«D'Arby addio, ora canto la mitologia»

«D'Arby addio, ora canto la mitologia»
La sua voce, soul e meravigliosamente satura, è sempre lì, puntuale a guadagnarsi il microfono e a colorare in modo unico qualsiasi canzone approcci. Il volto di Sananda Maitreya, come quello di tutti noi, deve obbedire alle regole del tempo. Ma quella voce, lei no: ti raggiunge e non hai difese. Colui che fu Terence Trent D'Arby e che, «per salvare la mia libertà artistica e la mia vita», dal 2001 è legalmente diventato Sananda Maitreya non smette di pensare e creare, e di trasformare tutto questo in suono. Da metà ottobre è uscito per Treehouse Publishing Prometheus & Pandora, imponente concept-album fatto di tre dischi e un unico, articolato racconto che affonda il proprio simbolismo nella mitologia greco-romana.

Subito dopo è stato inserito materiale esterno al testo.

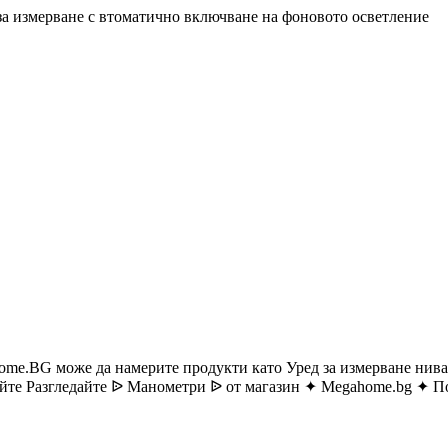
за измерване с втоматично включване на фоновото осветление
e.BG може да намерите продукти като Уред за измерване нив
те Разгледайте ᐉ Манометри ᐉ от магазин ✦ Megahome.bg ✦ По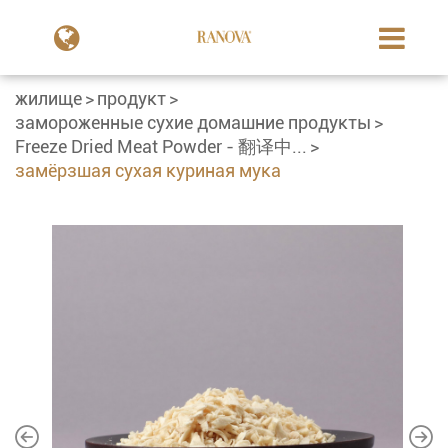
жилище
продукт
замороженные сухие домашние продукты
Freeze Dried Meat Powder - 翻译中...
замёрзшая сухая куриная мука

«Da lì viene la nostra grande cultura occidentale spiega l'artista durante lo showcase per presentare il disco al Blue Note di Milano, la sua città adottiva da molto tempo La Bibbia e la mitologia ci dicono che l'Uomo è stato creato da Dio. Per noi è vitale ricordare la nostra storia. Oggi la civiltà occidentale è in crisi perché sta perdendo la propria memoria».
Quale popstar oserebbe fare discorsi così controcorrente e liberi? Sananda Maitreya traduce tutto questo in parole e musica, in un'opera distribuita per 53 brani e 178 minuti interamente suonati e arrangiati da lui stesso. «La musica che ascolto oggi? Non trovo nulla di coinvolgente, alla fine torno sempre ai Beatles e ai Pink Floyd, o a classici come Jesus Christ Superstar. Da quel musical, col benestare degli autori Tim Rice e Andrew Lloyd Webber, ho tratto l'unica cover dell'album, che canto in duetto con la mia amica Luisa Corna: è I Don't Know How To Love.